No hizo Tomás Bretón otra cosa que luchar contra el destino, desde que vino al mundo en la penumbra de una humilde alcoba salmantina situada en la calle Alegría, el 29 de diciembre de 1850, mecido con olor a pan reciente que se ennegreció enseguida al abandonar su padre la vida y el horno de leña, dejando un funerario humo de encina en torno al infante de dos años, prematuramente huérfano y sin futuro, cuando había iniciado ya su doloroso camino por el valle de lágrimas que le esperaba, hasta ganarse un lugar en la historia universal del pentagrama.

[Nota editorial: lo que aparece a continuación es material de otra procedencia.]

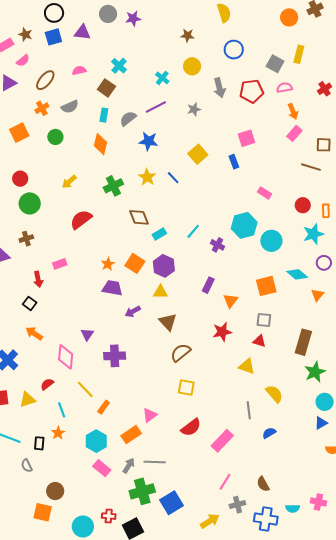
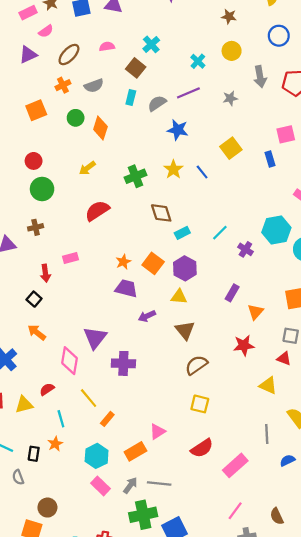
orange diamond: (101, 144) -> (100, 128), moved
purple triangle: (87, 334) -> (95, 338), size x1.6

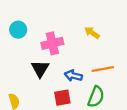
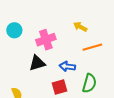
black triangle: (40, 69) -> (37, 63), turned 48
orange line: (103, 69) -> (92, 47), moved

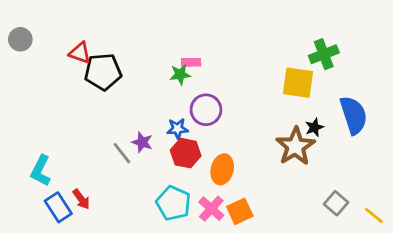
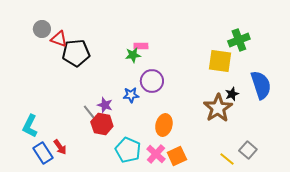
gray circle: (20, 39) -> (42, 29), moved
red hexagon: (186, 153) -> (102, 124), moved
yellow line: (374, 215) -> (227, 159), moved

Físicamente débil, enfermizo y con las fuerzas contadas, su madre vio en la música un posible futuro para aquel niño tan escaso de salud, fuerza y complexión. Decidida a ello, cerró el negocio familiar y convirtió el hogar de leña negra en casa de pupilaje para subsistir a la miseria y sacar adelante a sus dos hijos, Tomás y Abelardo, siendo Tomás empujado por el chocolatero Sánchez Crespo, quien prestó a la señora los treinta reales que costó el primer violín que acariciaron sus manos.
Aprendió rudimentos de solfeo en la Escuela de San Eloy, marchando con quince años a Madrid, donde se costeó la carrera tocando el violín en las iglesias, de boda en boda, de funeral en funeral, de bautizo en bautizo, de misa en misa, de bar en bar y de teatro en teatro, evitando por la noche molestar a otros huéspedes de la pensión, amortiguando con papeles las vibraciones de las cuerdas del violín cuando ensayaba.
Finalmente llegó el éxito para este maestro de maestros en 1893 cuando aceptó poner música al sainete de Ricardo de la Vega La verbena de la Paloma, retrato fiel del Madrid de finales del siglo XIX y considerada obra maestra de la Zarzuela, sorprendiendo hoy que quien más luchó por la ópera española, sea conocido por una zarzuela.
Este humilde salmantino superó los problemas de su procedencia social, a base de voluntad, esfuerzo y sacrificio. Forjador de una vida en constante lucha contra su origen desamparado, llegó a ser profesor y director del Conservatorio y del Teatro Real, aspiraciones logradas sólo por aquellos que merecen tener un lugar en la historia, como le sucedió a sus destacados alumnos Pau Casals y Manuel de Falla.
Para honrarle, sus paisanos dieron su nombre al Teatro del Hospital y a la calle donde nació hace hoy 163 años, dando doce mil pesetas en la cuestación popular abierta para erigirle un busto, que algunos descerebrados se entretienen profanando con despreciables brochazos de pintura.